Going forward, several lines of research are explicitly warranted:
- Diagnosis-augmented parallel systems: There is potential, via auxiliary diagnostic hardware/software, to endow pure parallel (1ooN) systems with sufficient self-checking to narrow the reliability-diagnosis gap.
- Inclusion of repair/recovery rates: The current Markov model is strictly degrading; future extensions to include repair/standby modes (with associated Kolmogorov equations) will enable joint analysis of availability/fail-operational lifetime in dynamic operational contexts.
- System-level importance and risk analysis: Extension of the modeling to address minimal cut-sets, component importance scaling, and risk prioritization is necessary for cost-constrained design under ISO 26262 and similar standards.
- Resilience to dependent failures: Robustness to common-cause failures and cascading events, especially in multi-ECU systems, should inform sensor/ECU allocation and physical separation.

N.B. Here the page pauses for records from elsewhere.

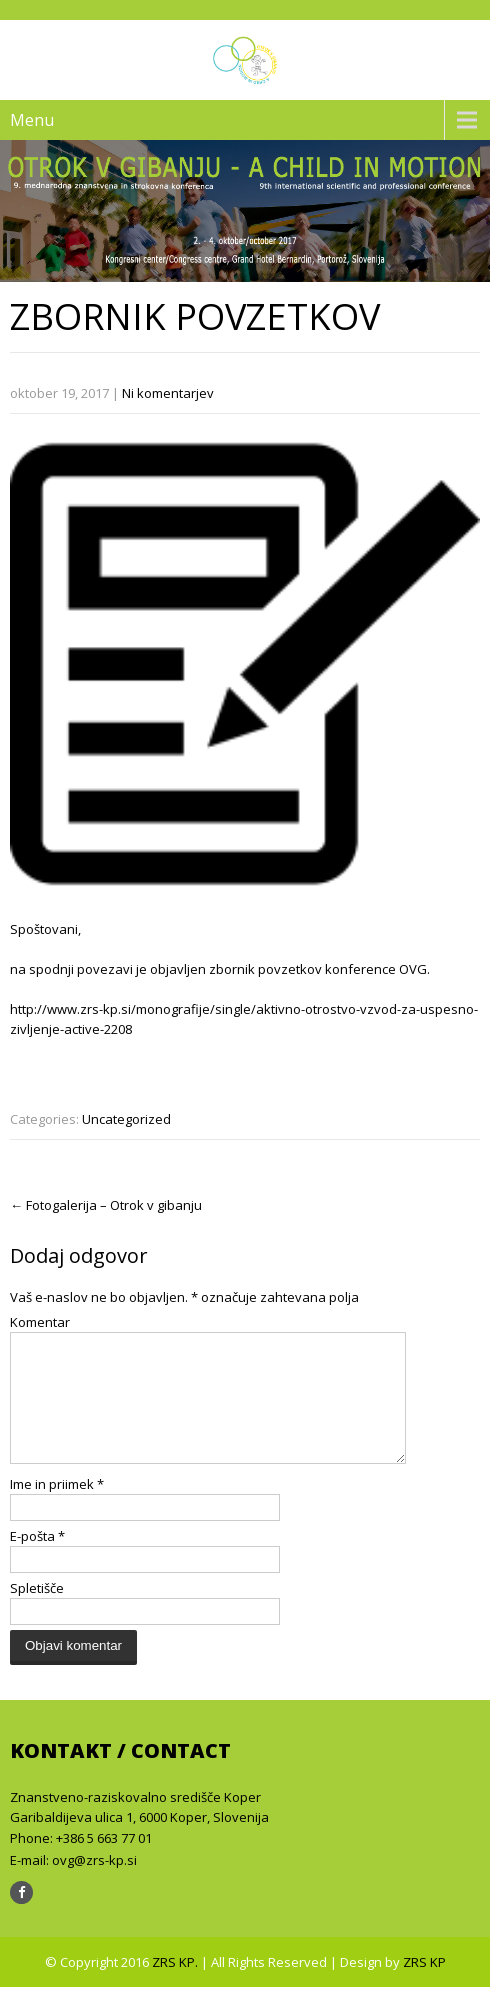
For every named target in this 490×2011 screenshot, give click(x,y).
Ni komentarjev (168, 393)
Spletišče (37, 1612)
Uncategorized (126, 1119)
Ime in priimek (57, 1508)
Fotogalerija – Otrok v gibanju (106, 1205)
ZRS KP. (176, 1986)
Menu (32, 120)
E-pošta (37, 1560)
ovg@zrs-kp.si (94, 1884)
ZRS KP (424, 1986)
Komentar (40, 1322)
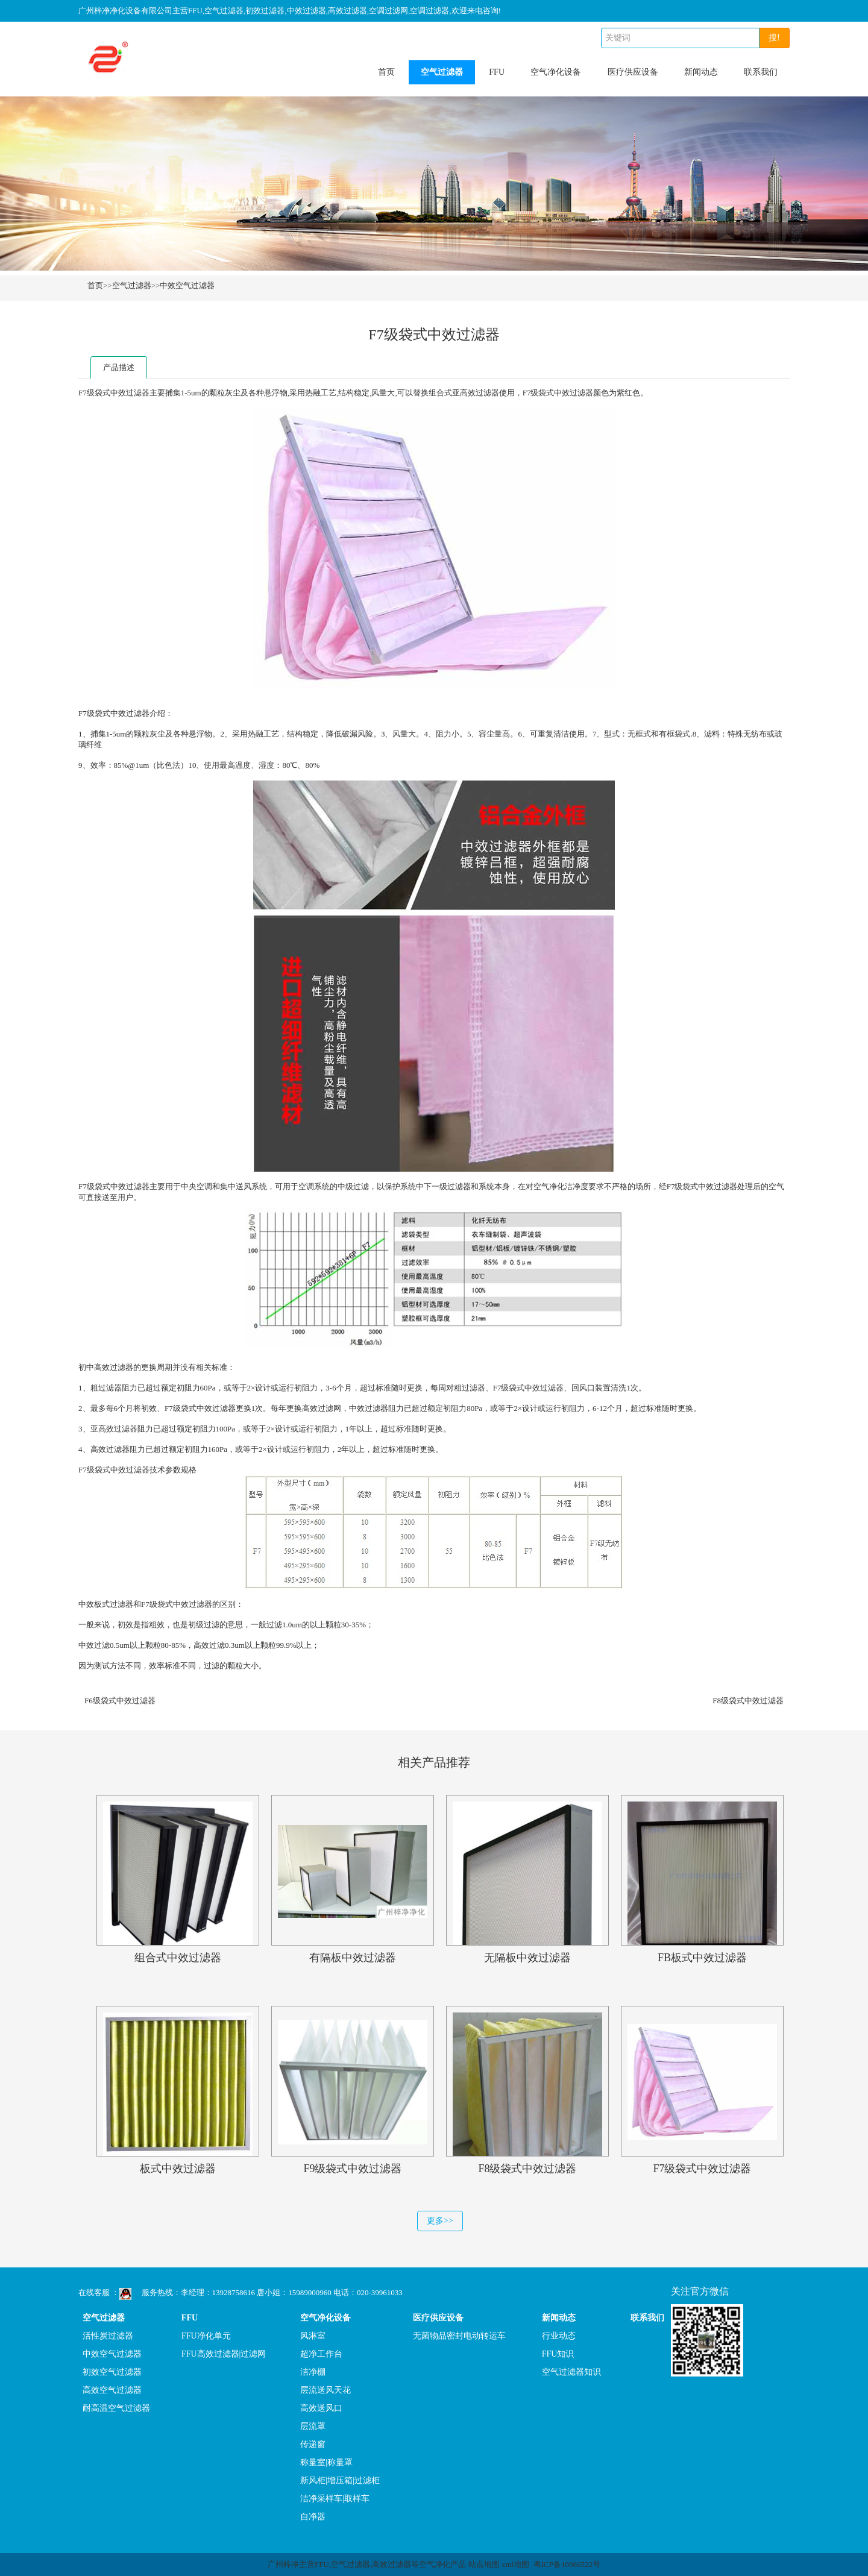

- Architectural heterogeneity and diversity: Engineering diversity (e.g., different sensor/MCU vendors, disparate software stacks) improves resilience in ways not captured by simple redundancy modeling, and should be formalized.
Conclusion
This paper delivers a rigorous Markovian framework for evaluating the time-dependent reliability of sensor/MCU architectures in automated driving systems, revealing the central trade-offs between structural redundancy, parallelism, and self-diagnosis. The numerical results support the adoption of 2oo4 architectures for mission-critical fail-operational requirements, in contrast to the prevalent preference for 2oo3. The modeling approach and empirical insights provide a robust foundation for future system design, optimization, and standardization efforts in automotive autonomy.